Il 43,3% del campione dichiarò di aver assistito personalmente a un maltrattamento di animali (il 43,6% dei maschi e il 42,9% delle femmine). Non avevano mai assistito a un maltrattamento, invece, la maggioranza del campione: il 56,7% (il 56,4%, dei maschi e il 57,1% delle femmine). Per quanto riguarda le forme di maltrattamento “assistito”, l’8,2% avevano assistito ad “atti non cruenti” (sberle e percosse “educative” agli animali, strattonare cani, distruzione di nidi senza uccelli ecc.); il 4% ad “atti potenzialmente cruenti” (lanciare pietre contro animali a sangue caldo senza ucciderli, abbandonare animali o detenerli in condizioni di cattività estrema, cani a catena corta o animali ammassati in gabbie ecc.); il 3,1% ad “atti cruenti”(uccisione di rane, rospi, lucertole ecc., sevizie ai pesciolini rossi; il taglio della coda alle lucertola ecc.); infine, il 9,7% ad “atti particolarmente cruenti” (uccisione o la tortura di un vertebrato a sangue caldo; l’uccisione a scopo alimentare e macellazione, atti di maltrattamento violento).

“Chi hai visto maltrattare un animale?”: a questa domanda, la maggioranza, il 41%, rispose “estranei adulti”; il 12,2%, invece, rispose: “familiari adulti”; stessa percentuale per “conoscenti”; il 3,7% “familiari bambini o adolescenti”; il 3,1% “compagni di scuola”; il 2,6% “amici”; infine, il 25,2% indicò più categorie di persone.  

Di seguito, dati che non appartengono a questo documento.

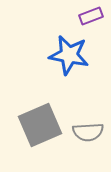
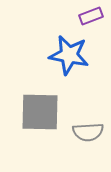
gray square: moved 13 px up; rotated 24 degrees clockwise
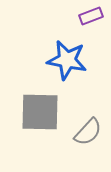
blue star: moved 2 px left, 5 px down
gray semicircle: rotated 44 degrees counterclockwise
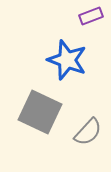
blue star: rotated 9 degrees clockwise
gray square: rotated 24 degrees clockwise
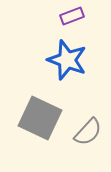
purple rectangle: moved 19 px left
gray square: moved 6 px down
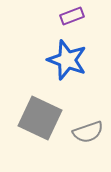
gray semicircle: rotated 28 degrees clockwise
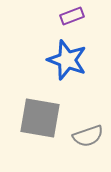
gray square: rotated 15 degrees counterclockwise
gray semicircle: moved 4 px down
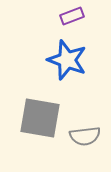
gray semicircle: moved 3 px left; rotated 12 degrees clockwise
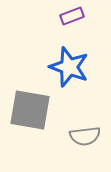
blue star: moved 2 px right, 7 px down
gray square: moved 10 px left, 8 px up
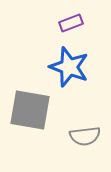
purple rectangle: moved 1 px left, 7 px down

Com’è noto, l’esposizione continua a forme di violenza, anche se solo come spettatori, può portare alla desensibilizzazione nei riguardi della sofferenza altrui e all’assuefazione alla violenza stessa. Risulta, pertanto, molto preoccupante quel 12,2% che ha assistito ad atti di maltrattamento commessi da familiari adulti. La famiglia è un gruppo sociale primario, importate per lo sviluppo equilibrato della personalità e la positiva integrazione sociale futura. Essa, però, può favorire anche l’apprendimento da parte dei più piccoli di valori e modelli antisociali e trasmettere contenuti disonesti, ideologie violente, indifferenza per i valori umani e sociali che rientrano tra i futuri fattori criminogeni, in quanto metodi di educazione sbagliati possono costituire un rischio di delinquenza. Quali valori può apprendere un bambino costretto a partecipare emotivamente, se non materialmente, alla tortura di un animale?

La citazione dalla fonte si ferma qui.